Grange looked at Ariana, who nodded her agreement. “I expect I’ll be done with you before sunset, so if you want to play for the dancers, be my guest,” she said calmly. “I might even dance a few steps with some of the boys.”
“Let’s get going so that we can finish, and start your lesson,” she stood up and held out her hand. As soon as Grange stood and took it, she started marching off to the orchard, pulling Grange in her wake, as all eyes watched, and numerous comments were quietly uttered.

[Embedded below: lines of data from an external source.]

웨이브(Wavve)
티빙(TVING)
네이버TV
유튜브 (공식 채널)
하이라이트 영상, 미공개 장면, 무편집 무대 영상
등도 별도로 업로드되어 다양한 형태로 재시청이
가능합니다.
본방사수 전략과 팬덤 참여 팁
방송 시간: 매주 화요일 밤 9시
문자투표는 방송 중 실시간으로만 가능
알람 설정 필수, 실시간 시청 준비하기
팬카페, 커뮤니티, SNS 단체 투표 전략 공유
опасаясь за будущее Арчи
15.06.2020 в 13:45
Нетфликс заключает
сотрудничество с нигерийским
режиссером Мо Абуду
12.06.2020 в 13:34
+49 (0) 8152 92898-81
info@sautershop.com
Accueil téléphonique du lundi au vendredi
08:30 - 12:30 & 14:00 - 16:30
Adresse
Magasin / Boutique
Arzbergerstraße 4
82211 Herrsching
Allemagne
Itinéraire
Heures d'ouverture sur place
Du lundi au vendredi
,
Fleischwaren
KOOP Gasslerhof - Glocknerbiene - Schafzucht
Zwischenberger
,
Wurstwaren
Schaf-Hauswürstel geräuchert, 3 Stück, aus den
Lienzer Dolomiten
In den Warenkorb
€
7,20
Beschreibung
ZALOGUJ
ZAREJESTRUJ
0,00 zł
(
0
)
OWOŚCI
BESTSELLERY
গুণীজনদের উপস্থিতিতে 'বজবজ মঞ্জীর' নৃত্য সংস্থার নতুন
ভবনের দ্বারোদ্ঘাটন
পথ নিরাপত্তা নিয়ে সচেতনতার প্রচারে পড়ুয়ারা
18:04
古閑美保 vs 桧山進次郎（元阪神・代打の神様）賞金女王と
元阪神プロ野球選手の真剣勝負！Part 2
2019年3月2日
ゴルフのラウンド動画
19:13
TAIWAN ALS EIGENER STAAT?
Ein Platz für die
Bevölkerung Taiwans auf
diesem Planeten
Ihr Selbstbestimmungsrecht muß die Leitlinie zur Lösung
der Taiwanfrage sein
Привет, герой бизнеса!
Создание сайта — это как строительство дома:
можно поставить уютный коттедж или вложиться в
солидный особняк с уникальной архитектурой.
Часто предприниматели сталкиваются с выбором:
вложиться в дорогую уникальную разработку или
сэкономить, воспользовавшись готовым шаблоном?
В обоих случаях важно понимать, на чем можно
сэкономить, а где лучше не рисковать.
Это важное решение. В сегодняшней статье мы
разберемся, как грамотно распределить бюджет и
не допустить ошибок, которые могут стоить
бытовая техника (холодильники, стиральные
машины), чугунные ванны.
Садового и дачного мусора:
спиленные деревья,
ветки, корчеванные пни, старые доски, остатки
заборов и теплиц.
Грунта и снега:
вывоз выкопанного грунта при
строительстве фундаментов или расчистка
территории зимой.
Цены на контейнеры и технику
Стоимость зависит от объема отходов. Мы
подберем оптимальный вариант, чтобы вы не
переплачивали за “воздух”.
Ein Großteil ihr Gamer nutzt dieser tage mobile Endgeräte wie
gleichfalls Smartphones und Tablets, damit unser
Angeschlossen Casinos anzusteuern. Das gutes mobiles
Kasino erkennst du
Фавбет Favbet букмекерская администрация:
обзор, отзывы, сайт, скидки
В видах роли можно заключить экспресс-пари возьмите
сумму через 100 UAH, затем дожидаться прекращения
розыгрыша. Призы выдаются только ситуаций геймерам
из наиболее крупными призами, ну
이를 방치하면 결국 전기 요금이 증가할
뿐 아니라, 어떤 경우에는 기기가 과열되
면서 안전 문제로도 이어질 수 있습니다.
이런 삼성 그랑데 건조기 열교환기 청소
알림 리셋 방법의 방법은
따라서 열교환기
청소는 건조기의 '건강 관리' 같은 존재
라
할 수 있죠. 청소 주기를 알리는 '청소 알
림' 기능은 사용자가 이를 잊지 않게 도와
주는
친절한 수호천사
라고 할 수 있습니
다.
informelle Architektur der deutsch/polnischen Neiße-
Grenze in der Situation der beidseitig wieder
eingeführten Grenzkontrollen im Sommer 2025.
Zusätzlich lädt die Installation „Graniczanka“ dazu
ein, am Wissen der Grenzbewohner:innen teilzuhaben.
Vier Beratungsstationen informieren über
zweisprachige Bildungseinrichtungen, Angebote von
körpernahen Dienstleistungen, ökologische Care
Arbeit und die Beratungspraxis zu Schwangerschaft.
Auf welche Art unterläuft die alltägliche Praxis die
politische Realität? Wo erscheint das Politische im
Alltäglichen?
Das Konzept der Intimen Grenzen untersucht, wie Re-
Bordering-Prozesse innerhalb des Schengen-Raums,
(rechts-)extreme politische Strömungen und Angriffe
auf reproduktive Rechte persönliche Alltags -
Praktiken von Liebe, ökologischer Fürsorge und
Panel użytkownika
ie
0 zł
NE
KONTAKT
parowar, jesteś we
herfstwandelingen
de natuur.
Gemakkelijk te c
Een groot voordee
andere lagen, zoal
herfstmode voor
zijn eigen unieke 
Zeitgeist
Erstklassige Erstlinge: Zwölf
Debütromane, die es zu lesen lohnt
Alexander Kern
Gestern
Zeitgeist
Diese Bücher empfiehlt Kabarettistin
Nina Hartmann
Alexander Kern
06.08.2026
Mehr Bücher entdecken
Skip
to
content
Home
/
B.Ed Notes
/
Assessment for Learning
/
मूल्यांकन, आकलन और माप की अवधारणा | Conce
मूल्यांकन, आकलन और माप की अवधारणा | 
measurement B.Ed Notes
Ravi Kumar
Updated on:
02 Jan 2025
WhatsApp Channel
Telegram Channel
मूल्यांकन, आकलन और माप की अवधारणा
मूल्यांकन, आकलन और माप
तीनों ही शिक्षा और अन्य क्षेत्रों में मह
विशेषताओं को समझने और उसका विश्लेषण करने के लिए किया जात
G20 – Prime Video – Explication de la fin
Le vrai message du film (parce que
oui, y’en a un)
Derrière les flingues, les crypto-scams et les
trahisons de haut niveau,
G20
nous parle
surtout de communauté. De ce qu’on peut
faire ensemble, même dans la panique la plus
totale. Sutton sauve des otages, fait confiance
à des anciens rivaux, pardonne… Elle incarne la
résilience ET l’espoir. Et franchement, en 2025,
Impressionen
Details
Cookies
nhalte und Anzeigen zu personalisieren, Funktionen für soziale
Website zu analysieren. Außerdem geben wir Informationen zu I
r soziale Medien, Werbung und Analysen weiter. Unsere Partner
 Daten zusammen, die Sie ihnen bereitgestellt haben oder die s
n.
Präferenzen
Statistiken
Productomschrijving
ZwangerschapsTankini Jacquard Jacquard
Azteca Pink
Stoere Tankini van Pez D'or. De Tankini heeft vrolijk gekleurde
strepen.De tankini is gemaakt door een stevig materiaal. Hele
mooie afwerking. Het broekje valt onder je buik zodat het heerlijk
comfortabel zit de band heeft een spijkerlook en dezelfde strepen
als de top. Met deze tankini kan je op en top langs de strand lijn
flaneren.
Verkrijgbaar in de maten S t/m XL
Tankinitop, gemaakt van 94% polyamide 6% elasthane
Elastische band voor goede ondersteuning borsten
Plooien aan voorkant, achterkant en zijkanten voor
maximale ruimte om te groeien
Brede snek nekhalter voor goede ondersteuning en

That afternoon was exhausting for Grange. He and Ariana finished their last trees in no time, then returned to the wagon, where Ariana retrieved the sword before she led Grange into the unpicked, undisturbed orchards on the other side of the road. She selected a dead tree branch about the size of the sword, and began her lessons in how to hold the weapon. She made Grange try handling the sti
ck and the sword, using first his left hand, then settling on his right.
“You might be able to use your left hand, but it would take a long, long time to teach that, and I don’t think I have that much time,” she decided after just a few minutes of watching him awkwardly maneuver the blade with his left hand.
“How much time could it take?” Grange asked in protest.
“Based on what I see, eternity,” she replied, making him angry, so that they argued for several minutes.
“I tell you what, when you get good with your right hand, we’ll go back to trying your left hand,” Ariana offered a compromise finally. After that, they practiced gripping the sword, holding the sword, swinging the sword, positioning the sword, and numerous other functions with the long metal blade. Grange was convinced that the weapon’s weight doubled and then doubled again.
“Keep your guard up!” Ariana demanded as she held her wooden stick-as-a-sword in preparation for yet another mock exchange late in the afternoon.
“I can’t!” Grange angrily shouted at her.
Her eyes blazed for a fraction of a second, and Grange swore that they seemed to shine with a crystalline glow all their own, but then her face grew calm, and she lowered her stick.
“It’s your first day, and we’ve done enough. Let’s go see how everyone else is doing, and eat some dinner, so you’ll have time to entertain the dancers,” she suggested.
Grange ate, and he performed his musical obligations, but just barely. As the hours of the evening passed by, and the dancers circled around the impromptu dance floor under the gray skies, he felt his arm grow more and more sore. He finally cut the music off, well before midnight, both because of the soreness in his arm, and because of his jealousy as he watched Ariana dance with the other boys while he remained outside of the dancing circle. Despite the groans of protest, he held firm to his decision to end the music.
“Well then, let’s go to bed, shall we?” Ariana said simply, as he pocketed his flute and left the dancing space.